Stevens, Nell. Bleaker House. New York: Doubleday, 2017. Print
This is a landscape an art-therapy patient might paint to represent depression: grey sky and a sweep of featureless peat rising out of the sea.The water is the same colour as the clouds; it is flecked by white-capped waves, spikes of black rock, and, intermittently, the silvery spines of dolphins
Description:
In Nell Stevens' Bleaker House, she recounts her early efforts to write a novel on a remote, wind-swept island in the Falklands. She had earned a fellowship to spend time anywhere of her choosing to write a novel and, yes, she chose Bleaker Island, "eight square miles of rock and mud," to assure she would have no distractions. Being the only person on the bitter cold, tree-less, penguin-ridden island she certainly achieved that desire.
The ground is flat and beige and unchanging, a rolling scene of mud and grass and gorse. There is nothing I can see that distinguishes one mile from the next....It feels as though we are at sea, surrounded by water with no sight of land, and might sink at any moment without a trace....This is the bottom of the world.But could she actually come up with an idea and then write a novel in all that quiet? Time would tell.
Bleaker House describes her daily routines, efforts at writing, and struggles with understanding her choices and goals, both current and in her past. Stevens is a clever writer who allows readers access to her stream-of-consciousness thoughts on writing and life on Bleaker Island as she faces writing challenges, boredom, and self-realization. Stevens envisions writing a crime novel since no crimes have ever been committed on Bleaker Island. We readers are permitted to follow her research efforts, plot outlines, and character development. But will it work itself into a novel? That is the question Stevens struggles with during her walks through the roadless, countryside among the sea lions and penguins.

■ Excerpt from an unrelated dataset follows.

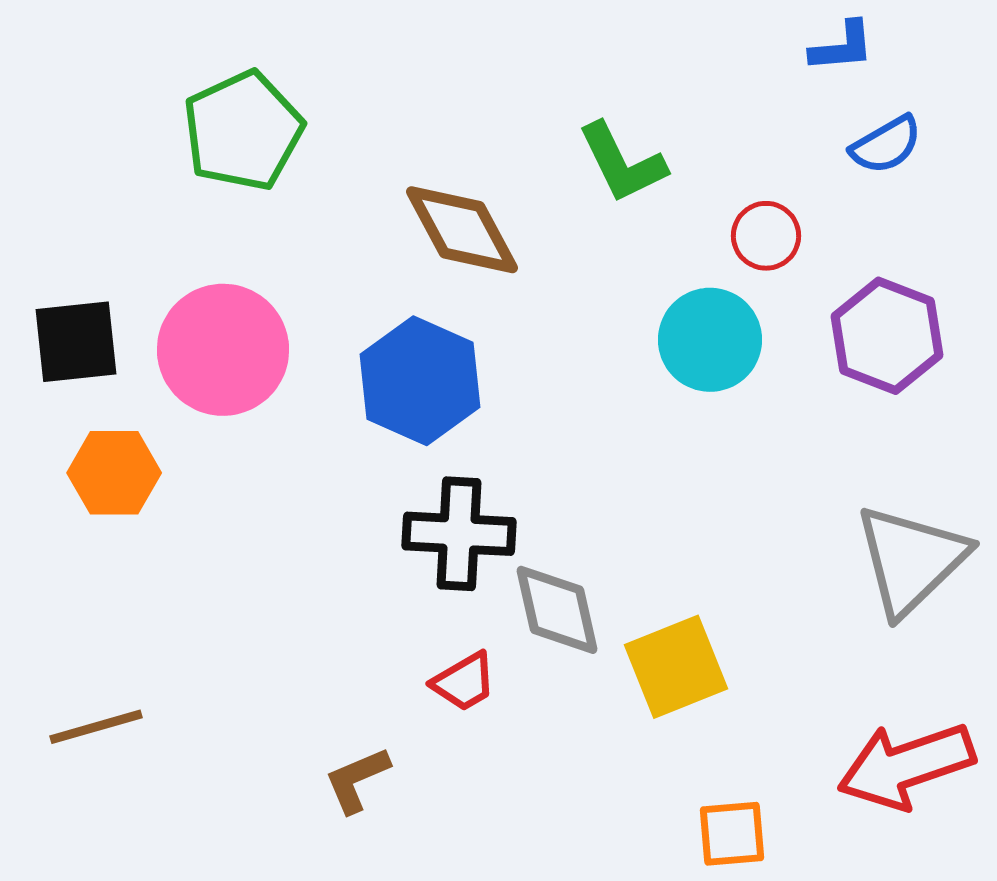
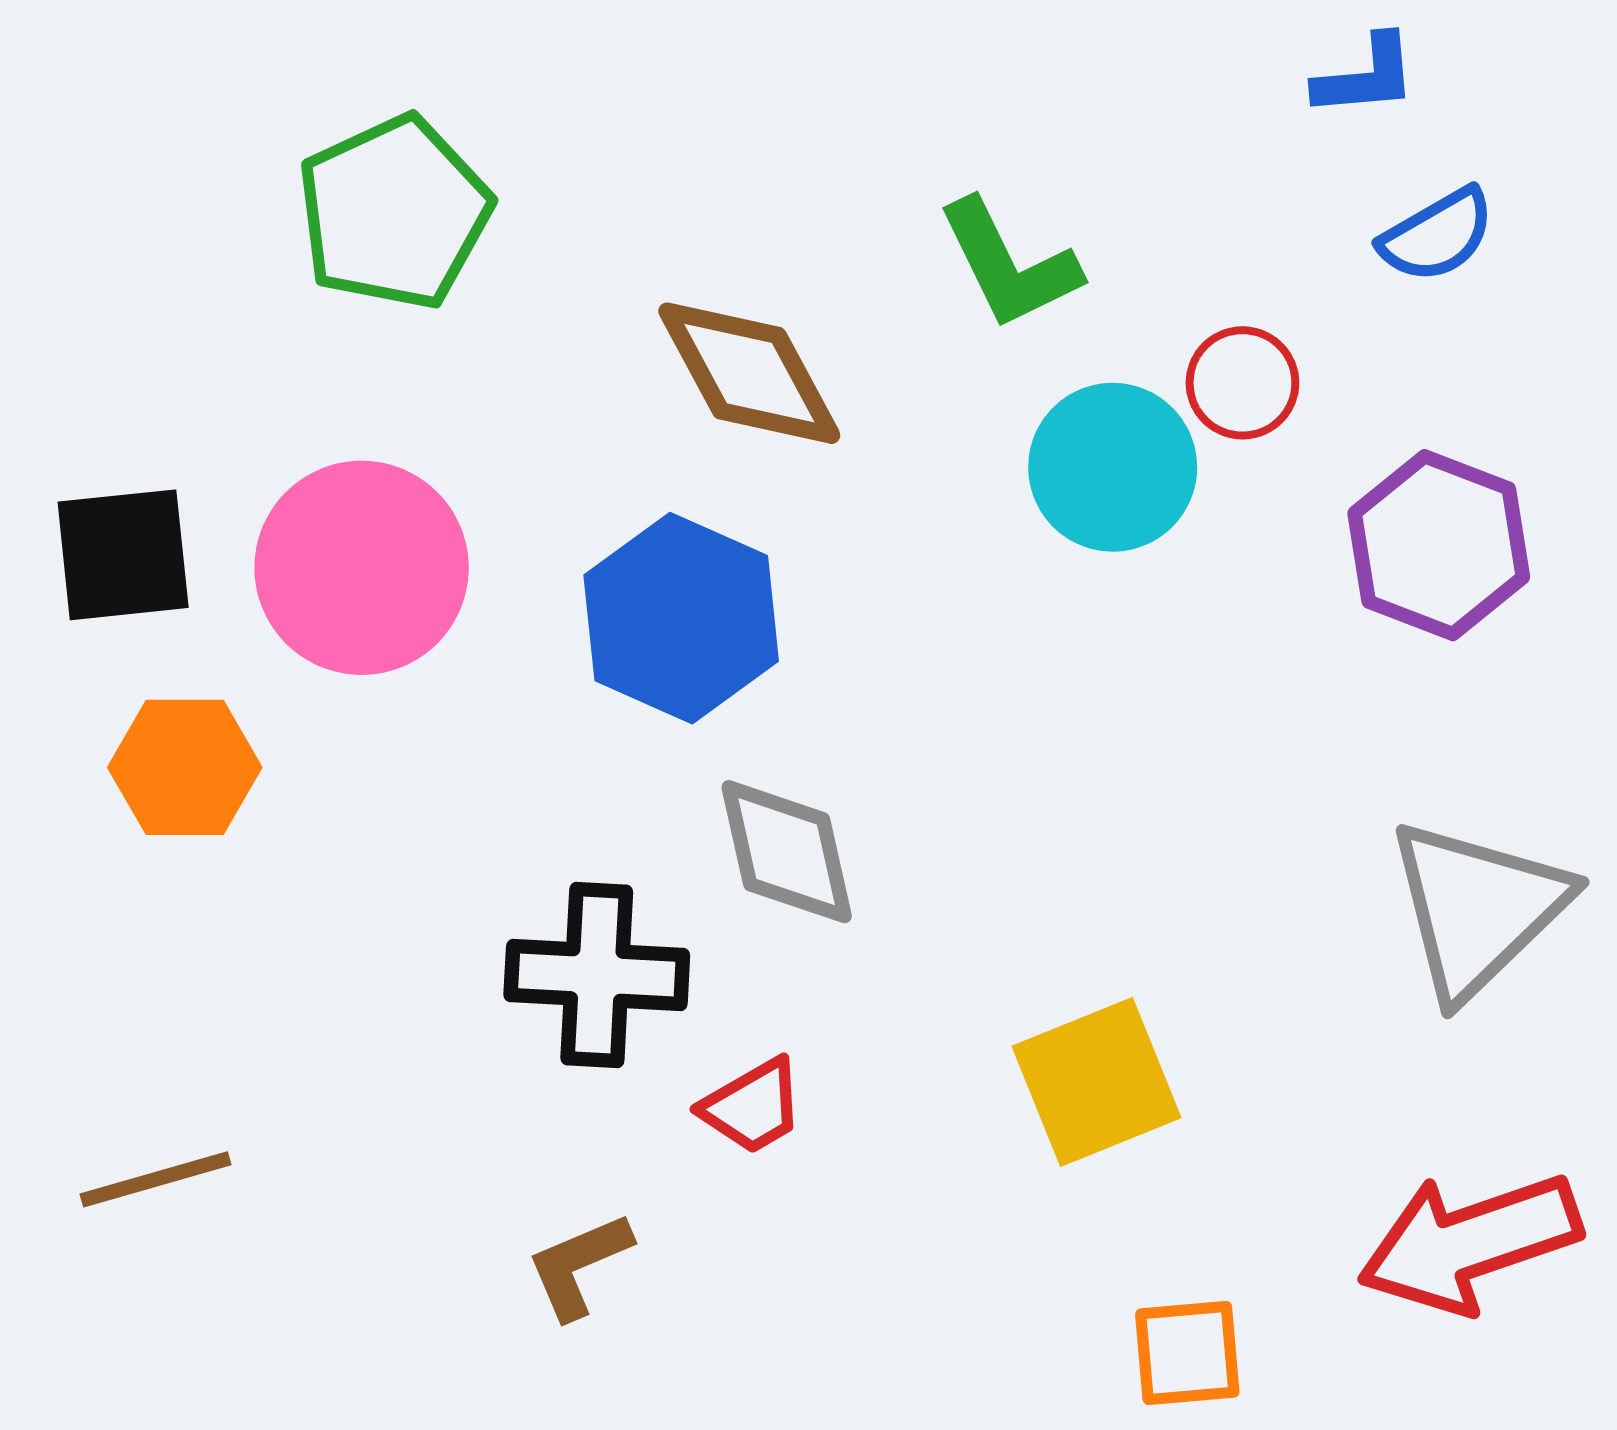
cyan circle: (710, 340) -> (1113, 467), moved
black cross: (459, 534) -> (597, 975), moved
gray diamond: (557, 610) -> (787, 852), moved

She figures she must write 2,500 words a day to complete and revise a novel during her forty-one days on the island. Schedules and food rationing become a daily priority, but she begins to doubt her plot and even writing skills as the days go on.
A very personal, absorbing memoir about a distant environment and one woman who tries to create something new. Her struggles and triumphs, along with her daily routines to keep her sanity, put readers directly into the Bleaker Island world, something most people will never experience first-hand. For that feeling along with the musing of the deeply introspective author Stevens make Bleaker House a solid, engrossing read.
Surrounded by people, it is very easy to feel alone. Surrounded by penguins, less so.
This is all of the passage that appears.